Michael Howard is fiercely proud of his record as Home Secretary so it was no surprise that he quickly became the most senior Conservative to take issue with Kenneth Clarke for his first speech yesterday on criminal justice.
But the press headlines and a lot of the reaction from the right of the Conservative Party has run far ahead of the content. Though light on policy detail, this was a bold speech, but perhaps not the one some penal reform groups had hoped to hear – that prisons were to be closed, short-term sentences abolished next Tuesday, and billions from the prisons budget diverted to social enterprises.
The speech at King’s College was important politically in laying down some markers on sentencing, courts and legal aid reform, and spelling out the fiscal reality facing the Ministry of Justice in much the same way as Theresa May has had to do with the Home Office – both departments facing 25% cuts over four years. By next spring, big decisions will have been taken on the size of the courts estate, the reform of legal aid and the sentencing of offenders.
These decisions demand a genuine debate about how to cut crime and keep the public safe when the Government has less money to spend on conventional law and order measures. What can be safely sacrificed without hampering effective crime reduction? Unfortunately, the obvious savings that can and must be realised early on – from court closures, estate sales and rationalising back office functions – are not where the real money is.
There is scope for big savings if – as Clarke indicated – wholesale reform of the legal aid system is in play. Looking at the scope of civil legal aid provision, and even – he hinted – more use of before-the-event insurance, could all yield big savings. But in a department required to make £2.3 billion cuts, even this is not enough. The prisons budget cannot and will not be immune.
Exactly where the Prison Service cuts will fall in the next few years is still being discussed internally, but the Ministry of Justice has clearly decided that it will not let the prison system expand uncontrollably. Howard has attacked the suggestion that short-term sentences could be abolished, but this was not in the speech, and is anyway opposed by David Cameron. Clarke wanted more “intelligent sentencing” and more emphasis on reduced reoffending and alternatives to custody, where they are proven to work.
This element of his speech was not some radical new departure – it just sounded fresh coming from Ken. Strong proposals like payment by results for reduced reoffending and a ‘rehabilitation revolution’ to cut the prison population over time were developed by Nick Herbert in Opposition, and restated recently in a speech he gave to Policy Exchange . Both have lots of potential if the policy is properly developed and real measures of success can be determined.
Oddly, Clarke admitted to having no “competitive objective” of a lower prison population, but even if you accept the arguments for prison, it actually does make sense fiscally and socially to have a goal of imprisoning fewer people.
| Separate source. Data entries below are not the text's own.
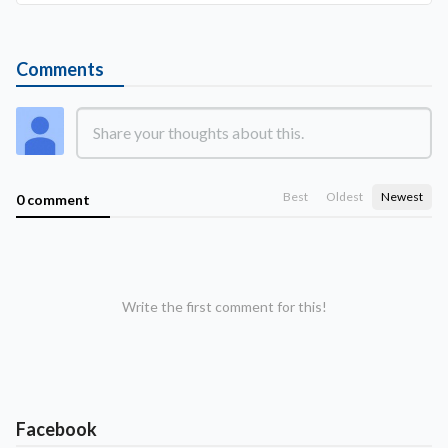
Comments
Best
Oldest
Newest
0 comment
Write the first comment for this!
Facebook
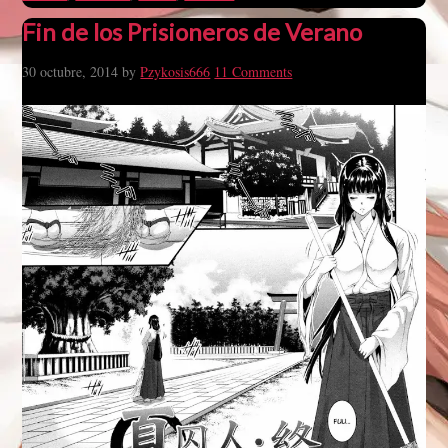
Fin de los Prisioneros de Verano
30 octubre, 2014
by
Pzykosis666
11 Comments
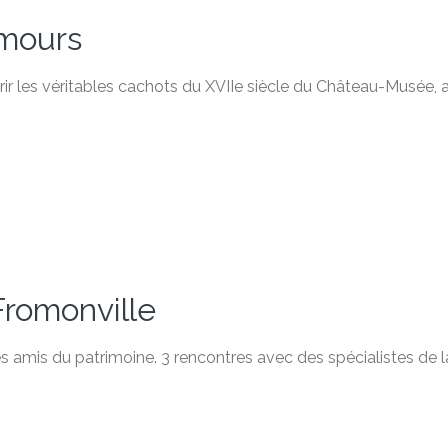
mours
vrir les véritables cachots du XVIIe siècle du Château-Musée, 
romonville
s amis du patrimoine. 3 rencontres avec des spécialistes de l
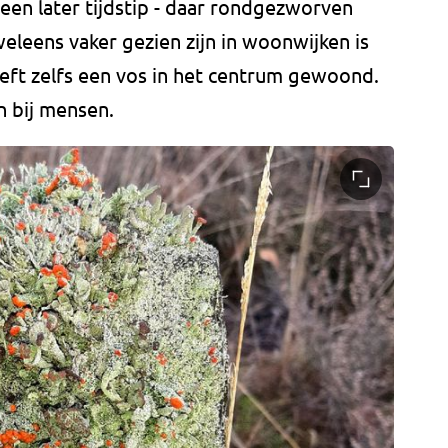
 een later tijdstip - daar rondgezworven
leens vaker gezien zijn in woonwijken is
eeft zelfs een vos in het centrum gewoond.
in bij mensen.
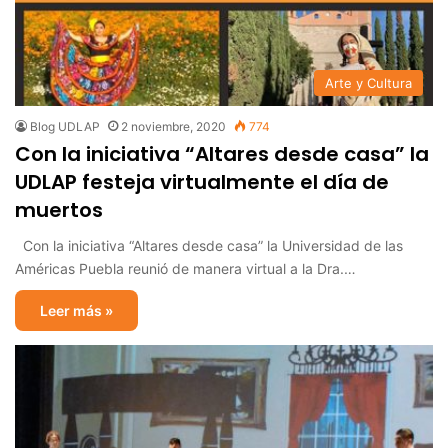
Arte y Cultura
Blog UDLAP
2 noviembre, 2020
774
Con la iniciativa “Altares desde casa” la
UDLAP festeja virtualmente el día de
muertos
Con la iniciativa “Altares desde casa” la Universidad de las
Américas Puebla reunió de manera virtual a la Dra.…
Leer más »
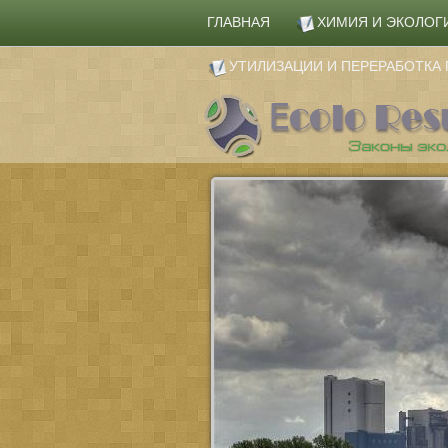
ГЛАВНАЯ
ХИМИЯ И ЭКОЛОГ
УТИЛИЗАЦИИ И ПЕРЕРАБОТК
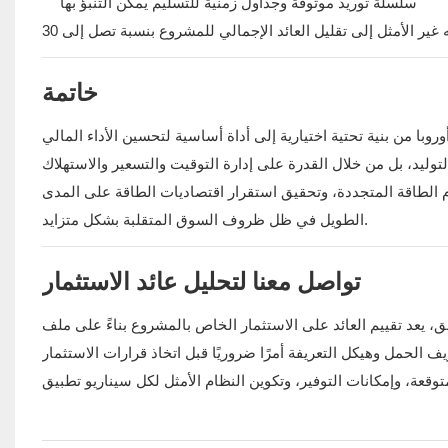
سلسلة توريد موثوقة وجداول زمنية للتسليم يمكن التنبؤ بها
خاتمة
 الطاقة المتجددة، وتحقيق استقرار اقتصاديات الطاقة على المدى
الطويل في ظل ظروف السوق المتقلبة بشكل متزايد.
تواصل معنا لتحليل عائد الاستثمار
، يعد تقييم العائد على الاستثمار الخاص بالمشروع بناءً على ملف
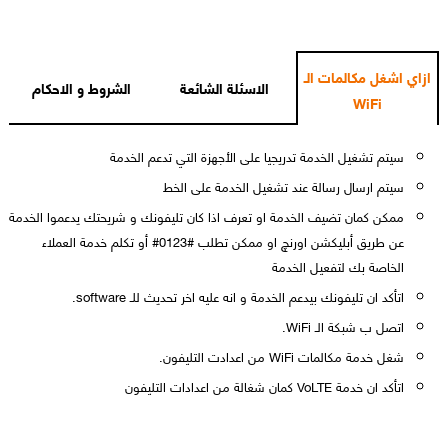
ازاي اشغل مكالمات الـ
الاسئلة الشائعة
الشروط و الاحكام
WiFi
سيتم تشغيل الخدمة تدريجيا على الأجهزة التي تدعم الخدمة
سيتم ارسال رسالة عند تشغيل الخدمة على الخط
ممكن كمان تضيف الخدمة او تعرف اذا كان تليفونك و شريحتك يدعموا الخدمة
عن طريق أبليكشن اورنچ او ممكن تطلب #0123# أو تكلم خدمة العملاء
الخاصة بك لتفعيل الخدمة
اتأكد ان تليفونك بيدعم الخدمة و انه عليه اخر تحديث للـ software.
اتصل ب شبكة الـ WiFi.
شغل خدمة مكالمات WiFi من اعدادت التليفون.
اتأكد ان خدمة VoLTE كمان شغالة من اعدادات التليفون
The Californian example of grossly overcrowded prisons which consume more of the state’s budget than higher education is not one to follow. But unless Clarke is contemplating more drastic proposals like restricting the sentencing options of magistrates, limiting the use of indeterminate sentences, or reintroducing early release, then new ways need to be found of stemming the flow into prison.
The problem is timing. Sentencing reforms that could help reduce the prison population take time to feed through, and will not become legislation before next summer. In the meantime, official projections of prison population growth have typically underestimated the real figure, so Ministers often end up with less time to provide the new capacity – a further 9,000 places by 2014 – than they planned. This was Jack Straw’s constant headache.
Attempting to cut the prison population by restricting magistrates’ use of short-term sentences would not help much because they are not really where the problem lies (prisoners serving less than 6 months make up only 10% of the prison population). Real progress would come from cracking the perennial problem of ineffective community sentences.
It is the failure of the Probation Service and community sentences that leads to the glut of short-term recidivists cycling through the system and this inflates the overall prisoner numbers. The Government needs to get serious about trialling new non-custodial methods and devising a tough and visible alternative – delivered by the private sector – that sentencers can trust and the public see as credible.
The policy decisions that get prison numbers down are rarely quick and simple. The prison population in England and Wales is partly a reflection of our high crime rate, and it cannot be reduced by sentencing changes alone. It needs a strategy to reduce overall reoffending rates through effective rehabilitation and resettlement programmes, and more focus on crime prevention and tough non-custodial punishments to reduce the flow into the prison system. That way, you cut the prison population by cutting crime, and not the other way around.